Author John Updike was born in Reading, Pennsylvania, on March 18, 1932, and grew up in the small town of Shillington. After graduating high school as the class president and valedictorian, he attended Harvard University. In 1953 Updike married Mary Entwistle Pennington, an art student at Radcliffe College. After receiving his undergraduate degree in English, he spent a year studying at the Ruskin School of Drawing and Fine Art at Oxford. His wife accompanied him and attended art school as well. Their first child, Elizabeth, was born in 1955. Updike returned to the States and worked as a staff writer at The New Yorker. He stayed on staff for just two years before moving his family to Ipswich, Massachusetts, to carve out a career as a freelance writer. He and Elizabeth had three more children, David (1957), Michael (1959), and Miranda (1960). 

In 1958 Updike published his first book of poetry called The Carpentered Hen and Other Tame Creatures – he was 26 years old. In 1959 his first novel, The Poorhouse Fair, was released, and Updike was awarded a Guggenheim Fellowship for the mostly forgotten work. But the Fellowship allowed him to write Rabbit, Run (1960), the first of his famous Rabbit novels, and The Centaur (1963), which won the National Book Award. His Rabbit series proved to be the most notable of his works. Four other ‘Rabbit’ books followed the publication of Rabbit, Run: Rabbit Redux (1971), Rabbit is Rich which was awarded the Pulitzer Prize in Fiction in 1982, and Rabbit at Rest (1990), which was also awarded the Pulitzer – the four novels forming a tetralogy. A related novella, Rabbit Remembered, was published in 2001.

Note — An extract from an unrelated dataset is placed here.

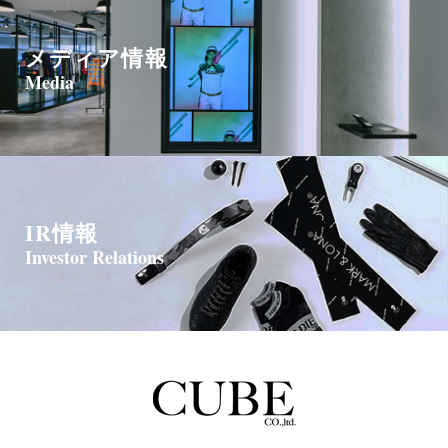
メディア情報
Media
IR情報
Investor Relations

Most of Updike’s books revolved around the lives of middle-class Protestant white people and how they dealt with upheavals and everyday turmoils. Throughout his career, he published over 50 books, including novels, poetry collections, short story collections, nonfiction, and children’s books. Updike credited writing poetry with teaching him how to pay attention to every word, and writing book reviews lent depth and understanding to his fiction. Hundreds of his stories, poems, and book reviews have appeared in The New Yorker since the 1950s. Updike was also an art critic and wrote books on art and museums: Just Looking (1989), Still Looking (2005), and Always Looking (2012). 

Updike died on January 27, 2009, at the age of 76, from lung cancer.  

Lesson from John Updike

Updike took a chance leaving The New Yorker to work as a freelance writer. But the depth and breadth of the work he did in his 60 year career shows he didn’t limit himself to form or content, writing fiction and nonfiction, essays and poetry. His massive output proves he disciplined himself to do the work and put it out there as a professional writer.